Sumbawanews.com,- Operasi penyelamatan lima penambang emas yang terjebak dalam gua terendam banjir di Provinsi Xaisomboun, Laos, mengungkap kengerian medan bawah tanah yang bahkan melampaui legenda penyelamatan di Gua Tham Luang, Thailand, delapan tahun silam. Mikko Paasi, penyelam veteran asal Finlandia yang pernah menjadi tulang punggung misi penyelamatan tim sepak bola remaja Thailand pada 2018, tak segan mengaku: “Saya lebih takut di sini. Ini adalah klaustrofobia yang hidup.”
Di balik dinding batu kapur yang gelap dan sempit, para penyelamat harus merangkak melalui lorong-lorong sempit yang membentang ratusan meter tanpa jeda, tanpa cahaya alami, dan dengan arus air yang tak terduga. Kondisi ini jauh lebih mematikan dibandingkan gua Thailand, di mana jalur meski sempit, masih bisa diprediksi dan diatur. Di Laos, setiap meter pergerakan adalah permainan roulette dengan nyawa.

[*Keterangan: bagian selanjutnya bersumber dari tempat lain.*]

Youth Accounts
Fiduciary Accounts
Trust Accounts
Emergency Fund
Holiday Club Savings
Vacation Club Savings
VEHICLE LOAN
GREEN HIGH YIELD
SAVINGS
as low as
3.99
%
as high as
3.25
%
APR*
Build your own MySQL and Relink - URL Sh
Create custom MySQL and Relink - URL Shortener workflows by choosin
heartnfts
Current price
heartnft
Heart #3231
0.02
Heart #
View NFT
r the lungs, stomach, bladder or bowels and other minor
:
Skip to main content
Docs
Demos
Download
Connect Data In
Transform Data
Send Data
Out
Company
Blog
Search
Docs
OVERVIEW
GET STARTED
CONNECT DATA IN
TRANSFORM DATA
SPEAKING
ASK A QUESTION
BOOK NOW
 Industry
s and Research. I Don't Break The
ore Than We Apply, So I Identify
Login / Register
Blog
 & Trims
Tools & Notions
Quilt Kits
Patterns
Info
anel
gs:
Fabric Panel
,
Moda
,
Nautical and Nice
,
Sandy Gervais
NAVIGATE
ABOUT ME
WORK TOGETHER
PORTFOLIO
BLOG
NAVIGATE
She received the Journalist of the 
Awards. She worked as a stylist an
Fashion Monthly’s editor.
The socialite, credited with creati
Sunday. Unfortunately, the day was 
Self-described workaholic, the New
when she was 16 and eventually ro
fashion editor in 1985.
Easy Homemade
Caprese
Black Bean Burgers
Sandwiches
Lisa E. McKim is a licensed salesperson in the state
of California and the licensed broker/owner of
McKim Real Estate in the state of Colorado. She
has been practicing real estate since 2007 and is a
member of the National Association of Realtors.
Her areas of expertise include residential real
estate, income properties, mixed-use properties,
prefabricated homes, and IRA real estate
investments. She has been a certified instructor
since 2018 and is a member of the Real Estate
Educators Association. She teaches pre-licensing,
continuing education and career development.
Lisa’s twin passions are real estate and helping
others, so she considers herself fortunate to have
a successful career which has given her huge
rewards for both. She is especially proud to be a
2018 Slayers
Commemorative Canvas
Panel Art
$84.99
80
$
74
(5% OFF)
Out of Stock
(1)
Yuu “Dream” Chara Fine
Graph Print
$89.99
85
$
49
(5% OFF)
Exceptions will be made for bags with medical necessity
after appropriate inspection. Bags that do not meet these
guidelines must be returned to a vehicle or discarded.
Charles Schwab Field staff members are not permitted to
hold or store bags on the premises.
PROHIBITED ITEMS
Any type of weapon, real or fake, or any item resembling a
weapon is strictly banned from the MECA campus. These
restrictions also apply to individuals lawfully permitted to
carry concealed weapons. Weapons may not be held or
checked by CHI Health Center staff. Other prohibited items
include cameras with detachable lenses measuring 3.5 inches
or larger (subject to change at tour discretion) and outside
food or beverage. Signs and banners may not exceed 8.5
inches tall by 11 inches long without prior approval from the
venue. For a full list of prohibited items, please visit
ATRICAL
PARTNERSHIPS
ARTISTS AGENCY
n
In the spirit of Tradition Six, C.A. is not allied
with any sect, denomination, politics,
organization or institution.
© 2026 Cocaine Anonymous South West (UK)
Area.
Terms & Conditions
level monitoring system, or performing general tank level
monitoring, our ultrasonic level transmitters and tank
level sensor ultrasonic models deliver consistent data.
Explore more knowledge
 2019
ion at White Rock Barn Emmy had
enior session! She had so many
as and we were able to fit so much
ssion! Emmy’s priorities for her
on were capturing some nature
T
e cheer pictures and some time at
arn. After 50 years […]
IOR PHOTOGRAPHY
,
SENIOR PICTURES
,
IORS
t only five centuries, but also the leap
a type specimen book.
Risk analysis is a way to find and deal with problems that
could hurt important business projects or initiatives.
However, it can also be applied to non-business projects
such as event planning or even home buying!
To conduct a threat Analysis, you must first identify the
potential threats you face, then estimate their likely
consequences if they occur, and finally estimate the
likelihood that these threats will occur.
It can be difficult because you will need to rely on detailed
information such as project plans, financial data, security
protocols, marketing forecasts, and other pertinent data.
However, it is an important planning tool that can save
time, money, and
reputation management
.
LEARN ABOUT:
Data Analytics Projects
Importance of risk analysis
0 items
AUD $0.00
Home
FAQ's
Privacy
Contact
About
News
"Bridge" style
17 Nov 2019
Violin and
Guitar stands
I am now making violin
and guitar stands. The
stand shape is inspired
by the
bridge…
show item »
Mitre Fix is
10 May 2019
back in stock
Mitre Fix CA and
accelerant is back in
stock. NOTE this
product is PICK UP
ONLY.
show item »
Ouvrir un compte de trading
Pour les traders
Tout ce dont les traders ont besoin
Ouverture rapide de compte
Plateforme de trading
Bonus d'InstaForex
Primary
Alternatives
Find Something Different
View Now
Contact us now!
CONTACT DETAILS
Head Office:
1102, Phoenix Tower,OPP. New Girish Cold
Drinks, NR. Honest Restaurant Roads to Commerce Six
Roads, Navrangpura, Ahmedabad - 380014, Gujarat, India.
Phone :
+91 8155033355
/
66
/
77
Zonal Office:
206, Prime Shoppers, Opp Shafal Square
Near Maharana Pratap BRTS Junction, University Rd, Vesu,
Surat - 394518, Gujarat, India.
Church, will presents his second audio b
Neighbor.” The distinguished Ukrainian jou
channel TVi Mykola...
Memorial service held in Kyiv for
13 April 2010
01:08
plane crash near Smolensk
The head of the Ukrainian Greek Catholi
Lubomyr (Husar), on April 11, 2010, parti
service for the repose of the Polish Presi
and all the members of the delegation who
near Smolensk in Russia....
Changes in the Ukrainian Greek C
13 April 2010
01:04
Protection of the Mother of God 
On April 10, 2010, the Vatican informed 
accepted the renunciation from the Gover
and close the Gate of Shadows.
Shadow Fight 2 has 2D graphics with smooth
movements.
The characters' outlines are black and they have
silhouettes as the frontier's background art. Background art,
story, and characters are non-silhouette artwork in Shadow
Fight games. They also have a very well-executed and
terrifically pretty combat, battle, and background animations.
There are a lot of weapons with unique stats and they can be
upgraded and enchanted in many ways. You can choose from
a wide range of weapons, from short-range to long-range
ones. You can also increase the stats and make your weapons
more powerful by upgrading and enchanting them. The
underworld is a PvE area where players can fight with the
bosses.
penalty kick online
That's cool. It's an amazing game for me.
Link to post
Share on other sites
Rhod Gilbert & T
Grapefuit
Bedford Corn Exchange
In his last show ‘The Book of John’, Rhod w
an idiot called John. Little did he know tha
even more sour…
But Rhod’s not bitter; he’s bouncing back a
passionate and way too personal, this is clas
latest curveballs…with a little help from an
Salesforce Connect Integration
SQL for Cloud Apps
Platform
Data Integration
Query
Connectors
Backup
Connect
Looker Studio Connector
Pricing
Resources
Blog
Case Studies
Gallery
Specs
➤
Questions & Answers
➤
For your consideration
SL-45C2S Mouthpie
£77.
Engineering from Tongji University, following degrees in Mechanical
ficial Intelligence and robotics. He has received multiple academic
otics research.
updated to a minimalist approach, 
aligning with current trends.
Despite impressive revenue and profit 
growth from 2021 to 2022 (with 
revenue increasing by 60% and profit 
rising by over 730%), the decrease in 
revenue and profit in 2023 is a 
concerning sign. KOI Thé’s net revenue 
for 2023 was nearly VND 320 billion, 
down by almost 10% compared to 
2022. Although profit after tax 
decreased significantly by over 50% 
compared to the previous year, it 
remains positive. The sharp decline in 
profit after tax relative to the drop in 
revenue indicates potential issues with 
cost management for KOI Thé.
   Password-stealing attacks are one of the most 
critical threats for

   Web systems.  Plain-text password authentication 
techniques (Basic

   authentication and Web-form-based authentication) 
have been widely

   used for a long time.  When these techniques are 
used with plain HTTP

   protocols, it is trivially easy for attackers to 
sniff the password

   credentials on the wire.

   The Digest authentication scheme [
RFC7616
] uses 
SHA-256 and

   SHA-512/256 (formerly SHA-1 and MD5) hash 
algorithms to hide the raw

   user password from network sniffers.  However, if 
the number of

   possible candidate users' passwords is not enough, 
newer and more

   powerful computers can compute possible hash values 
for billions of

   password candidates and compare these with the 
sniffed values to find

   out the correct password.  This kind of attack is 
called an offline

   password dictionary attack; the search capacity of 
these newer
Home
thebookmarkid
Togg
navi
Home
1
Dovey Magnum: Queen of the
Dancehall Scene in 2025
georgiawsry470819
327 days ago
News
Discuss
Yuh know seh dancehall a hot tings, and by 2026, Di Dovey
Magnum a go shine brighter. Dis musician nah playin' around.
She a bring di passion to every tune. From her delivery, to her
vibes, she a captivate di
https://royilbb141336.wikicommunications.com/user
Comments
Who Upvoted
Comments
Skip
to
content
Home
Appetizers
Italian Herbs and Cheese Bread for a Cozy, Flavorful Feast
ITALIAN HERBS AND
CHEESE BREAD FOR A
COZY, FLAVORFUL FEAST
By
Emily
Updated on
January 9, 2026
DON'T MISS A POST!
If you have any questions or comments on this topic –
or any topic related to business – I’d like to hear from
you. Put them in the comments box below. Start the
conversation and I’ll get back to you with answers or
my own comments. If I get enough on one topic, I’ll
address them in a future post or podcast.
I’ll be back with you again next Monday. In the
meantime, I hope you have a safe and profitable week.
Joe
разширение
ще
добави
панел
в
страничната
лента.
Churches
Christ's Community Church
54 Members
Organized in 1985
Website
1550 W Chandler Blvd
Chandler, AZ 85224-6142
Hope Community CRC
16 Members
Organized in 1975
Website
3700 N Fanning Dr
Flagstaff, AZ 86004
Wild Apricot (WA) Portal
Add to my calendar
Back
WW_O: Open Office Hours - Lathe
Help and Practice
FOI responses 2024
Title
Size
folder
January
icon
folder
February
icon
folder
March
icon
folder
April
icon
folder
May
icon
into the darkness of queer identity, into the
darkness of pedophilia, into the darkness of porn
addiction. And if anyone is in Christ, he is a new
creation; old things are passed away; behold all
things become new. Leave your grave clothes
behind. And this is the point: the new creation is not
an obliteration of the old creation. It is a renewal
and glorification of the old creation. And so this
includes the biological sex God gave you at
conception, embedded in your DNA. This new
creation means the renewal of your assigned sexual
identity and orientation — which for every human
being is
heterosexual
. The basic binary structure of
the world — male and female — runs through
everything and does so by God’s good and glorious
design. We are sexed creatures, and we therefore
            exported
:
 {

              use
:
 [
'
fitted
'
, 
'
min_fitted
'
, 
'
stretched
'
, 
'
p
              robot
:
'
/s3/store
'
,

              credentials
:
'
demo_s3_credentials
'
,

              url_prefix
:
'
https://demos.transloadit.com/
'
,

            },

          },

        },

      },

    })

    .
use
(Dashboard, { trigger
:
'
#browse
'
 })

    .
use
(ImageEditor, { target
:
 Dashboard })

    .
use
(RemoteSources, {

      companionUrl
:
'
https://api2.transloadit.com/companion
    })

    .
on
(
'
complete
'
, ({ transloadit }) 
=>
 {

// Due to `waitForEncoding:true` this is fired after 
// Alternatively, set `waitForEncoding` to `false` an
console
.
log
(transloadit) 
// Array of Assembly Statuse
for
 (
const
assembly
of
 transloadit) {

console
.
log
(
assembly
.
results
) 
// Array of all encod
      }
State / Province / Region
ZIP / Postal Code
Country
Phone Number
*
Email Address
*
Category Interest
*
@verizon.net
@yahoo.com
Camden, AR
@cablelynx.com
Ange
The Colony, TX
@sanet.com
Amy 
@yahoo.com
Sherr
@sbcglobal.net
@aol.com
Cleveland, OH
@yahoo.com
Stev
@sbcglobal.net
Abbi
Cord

Kelima pria itu—penambang amatir yang masuk gua mencari emas—berhasil bertahan selama 10 hari dalam gelap dan dingin, sebelum ditemukan pada Rabu (28/5) di ruang bawah tanah yang berjarak lebih dari 260 meter dari pintu masuk. Posisi mereka berada di jalur menurun dengan kemiringan 45 derajat, terendam air banjir yang terus mengalir dari hulu. Anehnya, empat dari mereka berhasil keluar sendiri dengan merangkak dan berjalan, sebelum tim penyelamat tiba. Hanya satu yang memerlukan bantuan langsung.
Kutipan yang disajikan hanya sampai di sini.